Dando saltitos tomó el camino a su casa, siendo ya noche cerrada. Realizó de memoria el camino que separaba su lugar de trabajo de su morada. La fauna urbana nocturna ya había salido, una noche más, a danzar por sus dominios. Llegó a su calle, que, al igual que el resto del barrio, carecía de iluminación. A oscuras, pudo ver, por el rabillo del ojo, como dos figuras oscuras increpaban a una tercera. No supo si la estaban atracando, violando o matando. Quien sabía. Prefirió hacer lo que le había servido para sobrevivir, que era no mirar atrás, y correr.

A la carrera llegó a su casa. Se encontró a su padre en la misma posición en la que lo había dejado aquella mañana. Los ronquidos que ahora profería y la botella que ahora, a diferencia de aquella mañana, descansaba en su mano, que colgaba de la mesa, le indicaban dos cosas. La primera era que su padre no estaba muerto, y la segunda, que por lo menos se había movido de la silla en todo el día. Quien sabía, a lo mejor había encontrado trabajo y estaba durmiendo la mona para celebrarlo.

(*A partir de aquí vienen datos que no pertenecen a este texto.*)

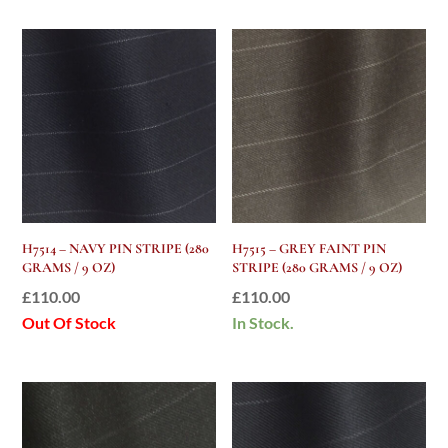
H7514 – NAVY PIN STRIPE (280
H7515 – GREY FAINT PIN
GRAMS / 9 OZ)
STRIPE (280 GRAMS / 9 OZ)
£
110.00
£
110.00
Out Of Stock
In Stock.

Al lado de su padre había un plato con algo de comida, que probablemente su madre hubiera dejado allí para ella. Al acabar de comer, se dio cuenta de cuán cansada estaba.

Se acercó a su catre, y, antes de que pudiera pensar en nada, quedó profundamente dormida. Y así transcurrió un día más en su vida. Quién sabe cuanto más vivió. Total, sólo es una vida. Un día de una vida. Un día de la España del Romanticismo.